▶ _Problem requirements_
When the string "lang" occurs in a line of the records, show that line.

▶ _Records provided_
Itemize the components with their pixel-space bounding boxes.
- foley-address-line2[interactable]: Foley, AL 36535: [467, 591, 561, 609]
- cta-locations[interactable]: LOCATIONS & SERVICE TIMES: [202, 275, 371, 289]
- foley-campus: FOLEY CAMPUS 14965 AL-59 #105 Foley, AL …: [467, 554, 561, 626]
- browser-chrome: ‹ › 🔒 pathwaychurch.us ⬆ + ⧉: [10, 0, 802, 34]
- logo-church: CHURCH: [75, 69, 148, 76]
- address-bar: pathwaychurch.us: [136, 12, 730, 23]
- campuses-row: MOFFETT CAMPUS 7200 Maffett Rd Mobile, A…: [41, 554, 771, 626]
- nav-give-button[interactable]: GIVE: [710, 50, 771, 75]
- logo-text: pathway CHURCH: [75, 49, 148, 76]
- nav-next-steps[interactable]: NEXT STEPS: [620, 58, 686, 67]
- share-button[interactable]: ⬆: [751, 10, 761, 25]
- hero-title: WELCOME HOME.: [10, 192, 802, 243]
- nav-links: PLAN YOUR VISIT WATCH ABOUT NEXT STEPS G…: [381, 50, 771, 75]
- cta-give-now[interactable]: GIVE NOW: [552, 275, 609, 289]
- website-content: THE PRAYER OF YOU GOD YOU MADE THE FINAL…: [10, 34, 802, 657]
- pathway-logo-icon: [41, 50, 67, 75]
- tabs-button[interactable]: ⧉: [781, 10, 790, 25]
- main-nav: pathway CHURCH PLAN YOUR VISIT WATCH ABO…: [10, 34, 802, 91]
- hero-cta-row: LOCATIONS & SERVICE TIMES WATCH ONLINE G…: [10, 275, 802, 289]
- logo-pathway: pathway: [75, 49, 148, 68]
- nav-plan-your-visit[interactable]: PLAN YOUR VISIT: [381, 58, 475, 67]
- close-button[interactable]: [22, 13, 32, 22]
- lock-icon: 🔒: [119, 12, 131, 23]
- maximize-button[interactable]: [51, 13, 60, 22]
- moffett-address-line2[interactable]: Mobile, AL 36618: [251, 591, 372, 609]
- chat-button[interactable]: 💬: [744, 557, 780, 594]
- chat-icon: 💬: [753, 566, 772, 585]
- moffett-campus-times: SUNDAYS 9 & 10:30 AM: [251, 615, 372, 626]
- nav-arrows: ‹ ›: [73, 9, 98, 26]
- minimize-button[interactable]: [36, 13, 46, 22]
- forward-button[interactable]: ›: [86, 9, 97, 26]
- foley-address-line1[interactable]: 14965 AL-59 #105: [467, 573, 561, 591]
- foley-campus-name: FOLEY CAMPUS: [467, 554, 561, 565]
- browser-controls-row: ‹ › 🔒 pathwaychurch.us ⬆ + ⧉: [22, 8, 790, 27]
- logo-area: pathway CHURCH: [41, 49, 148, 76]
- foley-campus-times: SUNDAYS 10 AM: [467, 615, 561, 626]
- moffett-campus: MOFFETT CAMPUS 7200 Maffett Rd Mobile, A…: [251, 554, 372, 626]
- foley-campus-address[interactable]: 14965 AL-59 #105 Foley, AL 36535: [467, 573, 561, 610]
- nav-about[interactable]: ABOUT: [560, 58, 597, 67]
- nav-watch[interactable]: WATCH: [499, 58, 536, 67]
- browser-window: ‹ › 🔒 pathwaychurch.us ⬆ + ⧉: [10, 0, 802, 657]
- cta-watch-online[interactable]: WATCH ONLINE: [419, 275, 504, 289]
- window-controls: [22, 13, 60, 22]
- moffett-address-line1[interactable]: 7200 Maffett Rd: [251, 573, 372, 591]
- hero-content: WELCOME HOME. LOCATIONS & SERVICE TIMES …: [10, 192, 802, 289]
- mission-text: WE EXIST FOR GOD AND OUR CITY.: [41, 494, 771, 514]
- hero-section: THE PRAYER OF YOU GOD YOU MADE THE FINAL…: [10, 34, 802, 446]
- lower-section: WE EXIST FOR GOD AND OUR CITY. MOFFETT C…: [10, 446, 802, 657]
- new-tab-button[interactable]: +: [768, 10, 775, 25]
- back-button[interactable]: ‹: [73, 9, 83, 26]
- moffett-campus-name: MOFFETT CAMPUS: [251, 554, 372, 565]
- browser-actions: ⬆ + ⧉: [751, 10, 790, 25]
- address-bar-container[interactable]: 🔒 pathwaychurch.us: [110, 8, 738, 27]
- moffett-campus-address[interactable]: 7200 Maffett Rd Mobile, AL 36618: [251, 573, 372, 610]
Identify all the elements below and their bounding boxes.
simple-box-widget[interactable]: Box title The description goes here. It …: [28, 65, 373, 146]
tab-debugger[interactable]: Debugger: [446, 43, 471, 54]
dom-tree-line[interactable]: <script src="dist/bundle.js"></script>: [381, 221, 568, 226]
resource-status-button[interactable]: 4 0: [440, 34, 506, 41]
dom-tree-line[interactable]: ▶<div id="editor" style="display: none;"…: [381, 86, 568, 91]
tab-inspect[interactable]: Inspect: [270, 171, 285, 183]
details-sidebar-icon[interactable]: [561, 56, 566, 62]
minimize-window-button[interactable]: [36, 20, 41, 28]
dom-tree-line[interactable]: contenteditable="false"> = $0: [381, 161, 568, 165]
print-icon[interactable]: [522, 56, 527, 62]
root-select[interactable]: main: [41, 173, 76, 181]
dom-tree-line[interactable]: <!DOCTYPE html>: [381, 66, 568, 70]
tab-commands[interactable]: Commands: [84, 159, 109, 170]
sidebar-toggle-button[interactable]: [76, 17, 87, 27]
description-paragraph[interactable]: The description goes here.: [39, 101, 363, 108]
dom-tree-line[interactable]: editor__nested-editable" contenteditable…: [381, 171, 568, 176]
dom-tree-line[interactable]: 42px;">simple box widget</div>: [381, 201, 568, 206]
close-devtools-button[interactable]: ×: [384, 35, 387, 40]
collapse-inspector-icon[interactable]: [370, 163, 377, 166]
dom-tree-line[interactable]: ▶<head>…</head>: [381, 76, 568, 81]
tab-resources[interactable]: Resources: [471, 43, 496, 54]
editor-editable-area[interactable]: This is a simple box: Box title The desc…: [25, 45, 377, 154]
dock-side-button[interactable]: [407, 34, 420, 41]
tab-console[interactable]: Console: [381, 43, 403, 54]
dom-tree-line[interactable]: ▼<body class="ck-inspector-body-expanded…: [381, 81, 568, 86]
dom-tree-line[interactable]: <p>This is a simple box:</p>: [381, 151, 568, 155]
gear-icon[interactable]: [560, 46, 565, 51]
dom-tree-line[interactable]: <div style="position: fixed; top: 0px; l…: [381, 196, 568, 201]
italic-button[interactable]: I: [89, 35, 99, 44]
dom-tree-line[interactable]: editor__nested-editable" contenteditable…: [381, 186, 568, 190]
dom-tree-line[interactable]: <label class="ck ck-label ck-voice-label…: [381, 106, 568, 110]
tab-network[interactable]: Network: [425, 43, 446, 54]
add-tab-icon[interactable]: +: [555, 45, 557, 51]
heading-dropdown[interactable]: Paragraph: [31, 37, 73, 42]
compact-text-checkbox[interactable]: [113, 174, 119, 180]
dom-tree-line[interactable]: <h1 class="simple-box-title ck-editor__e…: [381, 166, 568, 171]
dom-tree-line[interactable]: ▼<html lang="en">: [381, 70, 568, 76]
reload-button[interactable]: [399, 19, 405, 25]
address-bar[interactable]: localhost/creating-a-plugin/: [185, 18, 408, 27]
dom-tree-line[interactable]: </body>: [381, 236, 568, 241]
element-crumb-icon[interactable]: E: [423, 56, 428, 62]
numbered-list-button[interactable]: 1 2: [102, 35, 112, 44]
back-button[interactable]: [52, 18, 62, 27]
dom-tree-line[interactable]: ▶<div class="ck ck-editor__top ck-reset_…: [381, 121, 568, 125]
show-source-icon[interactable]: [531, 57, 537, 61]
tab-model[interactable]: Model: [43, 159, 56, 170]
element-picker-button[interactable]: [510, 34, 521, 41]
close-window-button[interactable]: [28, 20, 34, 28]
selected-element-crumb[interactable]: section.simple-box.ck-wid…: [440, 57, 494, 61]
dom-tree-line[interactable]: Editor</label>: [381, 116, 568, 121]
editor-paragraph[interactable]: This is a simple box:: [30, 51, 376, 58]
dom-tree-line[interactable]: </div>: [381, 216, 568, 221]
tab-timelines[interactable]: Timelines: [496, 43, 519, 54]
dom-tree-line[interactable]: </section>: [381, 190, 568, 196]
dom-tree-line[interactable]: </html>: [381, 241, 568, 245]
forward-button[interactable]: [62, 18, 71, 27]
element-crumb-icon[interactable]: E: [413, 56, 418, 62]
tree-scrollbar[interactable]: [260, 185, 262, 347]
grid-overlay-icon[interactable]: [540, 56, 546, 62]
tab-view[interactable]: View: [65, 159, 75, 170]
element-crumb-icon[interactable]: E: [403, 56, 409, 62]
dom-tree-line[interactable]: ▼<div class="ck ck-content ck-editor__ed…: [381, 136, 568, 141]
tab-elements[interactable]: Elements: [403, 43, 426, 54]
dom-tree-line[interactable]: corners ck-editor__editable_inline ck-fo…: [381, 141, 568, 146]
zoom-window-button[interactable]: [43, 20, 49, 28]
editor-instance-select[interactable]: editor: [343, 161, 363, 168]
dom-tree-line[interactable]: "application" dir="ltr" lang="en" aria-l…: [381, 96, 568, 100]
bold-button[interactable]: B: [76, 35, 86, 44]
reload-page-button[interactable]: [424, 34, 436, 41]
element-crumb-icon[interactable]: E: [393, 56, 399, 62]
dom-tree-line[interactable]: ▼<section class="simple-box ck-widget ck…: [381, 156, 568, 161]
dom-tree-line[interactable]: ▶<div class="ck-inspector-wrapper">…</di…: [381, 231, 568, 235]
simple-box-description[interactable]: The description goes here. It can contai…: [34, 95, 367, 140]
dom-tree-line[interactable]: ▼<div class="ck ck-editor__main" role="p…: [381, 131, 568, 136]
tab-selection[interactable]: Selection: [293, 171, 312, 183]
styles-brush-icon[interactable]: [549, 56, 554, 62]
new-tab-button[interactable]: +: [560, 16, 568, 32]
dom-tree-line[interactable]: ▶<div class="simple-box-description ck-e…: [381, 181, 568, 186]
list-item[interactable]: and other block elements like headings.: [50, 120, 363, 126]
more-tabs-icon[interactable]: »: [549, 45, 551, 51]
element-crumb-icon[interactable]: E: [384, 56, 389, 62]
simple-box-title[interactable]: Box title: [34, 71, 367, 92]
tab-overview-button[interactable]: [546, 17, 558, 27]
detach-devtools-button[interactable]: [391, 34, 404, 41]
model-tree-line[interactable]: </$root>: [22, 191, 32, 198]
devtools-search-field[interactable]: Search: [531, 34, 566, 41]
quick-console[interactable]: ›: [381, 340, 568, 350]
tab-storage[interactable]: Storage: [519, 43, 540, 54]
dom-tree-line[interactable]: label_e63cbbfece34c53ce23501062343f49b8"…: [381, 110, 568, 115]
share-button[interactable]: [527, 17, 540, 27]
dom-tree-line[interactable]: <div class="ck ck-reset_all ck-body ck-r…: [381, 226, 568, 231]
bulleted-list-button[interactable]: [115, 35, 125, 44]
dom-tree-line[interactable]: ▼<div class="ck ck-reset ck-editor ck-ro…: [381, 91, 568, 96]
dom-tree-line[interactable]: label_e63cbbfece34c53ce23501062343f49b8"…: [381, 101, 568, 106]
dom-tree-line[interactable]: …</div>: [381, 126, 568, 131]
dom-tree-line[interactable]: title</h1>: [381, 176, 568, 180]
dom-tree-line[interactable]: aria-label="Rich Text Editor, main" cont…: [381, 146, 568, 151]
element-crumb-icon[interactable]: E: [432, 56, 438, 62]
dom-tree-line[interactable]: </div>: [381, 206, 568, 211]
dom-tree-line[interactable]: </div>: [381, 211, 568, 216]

▶ _Expected answer_
dom-tree-line[interactable]: ▼<html lang="en">: [381, 70, 568, 76]
dom-tree-line[interactable]: "application" dir="ltr" lang="en" aria-l…: [381, 96, 568, 100]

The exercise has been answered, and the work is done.